Naissance ― Enfant d'Isabeau et Viktor, né à Terra Forma dans le manoir près de l'hôtel, l'Ambroise
7 ans ― L'enfance approximativement paisible, Viktor un poil trop dur avec lui, l'incombe des tâches ingrates d'apprendre le solfège, le piano comme travail hebdomadaire, d'être toujours le premier à l'école, le dos droit et les yeux devant lui.
11 ans ― Jules-Augustin gamin apprécié malgré l'étouffement constant dans la maison, le crâne rempli du lugubre, il y a la lumière au bout du tunnel, Dyomyre entre les bras jusque dans le cœur, mélodie doucereuse. C'est juré jusque la mort, ils ne se laisseront jamais.
15 ans ― Jules est plus grand, Jules est plus expressif, il a les mains baladeuses et les yeux qui reluquent, l'attention qui s'étiole et le besoin constant qu'on le regarde, qu'on le voit. Il y aussi l'abrasif du vivant qui se joint à la solitude perfide, elle se meure tandis que lui renaît enfin. Les problèmes s'envolent, Isabeau s'inquiète. À raison, ça lui retombe vite sur le crâne, la joue calé dans l'oreiller satin, les pensées trop lourdes à supporter.
18 ans ― Ça met du temps mais Jules-Augustin à enfin un traitement stable, quelque chose pour modérer les humeurs fastidieuses, Dyomyre toujours sous le tas de chair et d'os qu'il promène dans toute la cité, le cœur brûlant de lui serrer la pince.

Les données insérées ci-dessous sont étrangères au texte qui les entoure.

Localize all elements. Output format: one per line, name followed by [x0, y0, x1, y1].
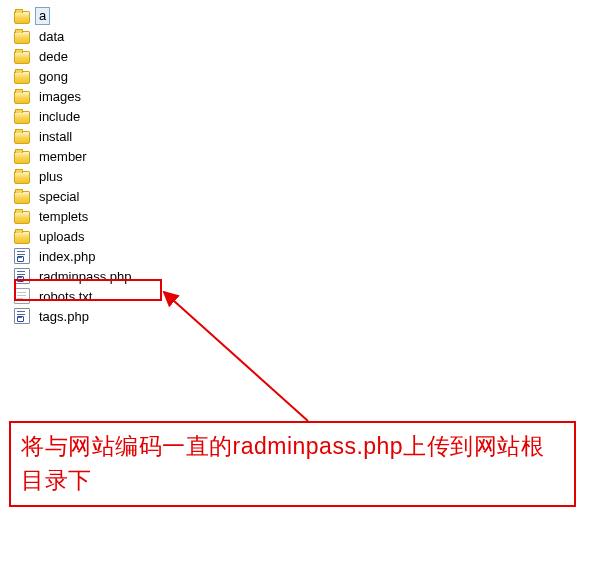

21 ans ― L'hôtel l'Ambroise de la chaîne Ambroise ouvre enfin à Helios Starke en plus d'être déjà implantée dans Terra Forma, Viktor veut qu'il lui prouve qu'il a grandi, qu'il a appris. Jules toujours l'nez dans les verres et les galaxies sur les côtes creusées, il affirme qu'il sera à la hauteur, le dédain victorieux peint de la colère, parce qu'il n'a b'soin de personne Jules pour réussir. Les médoc' crachés, parce qu'il veut se sentir en vie, qu'il va bien, c'est promis.
23 ans ― Il se charge aujourd'hui encore de l'Ambroise, Dyomyre sous l'influence de Viktor doit surveiller Jules-Augustin, qu'il prenne toujours ses médicaments et qu'il voit son psychiatre, veiller à ce que l'hôtel tourne correctement, qu'elle ne finisse pas dans l'caniveau avec le gamin incapable, que ce serait bête. Pourtant il vagabonde toujours entre les ruelles sombres, à s'cogner avec les plus costauds depuis des années, à anéantir le silence dans la tête.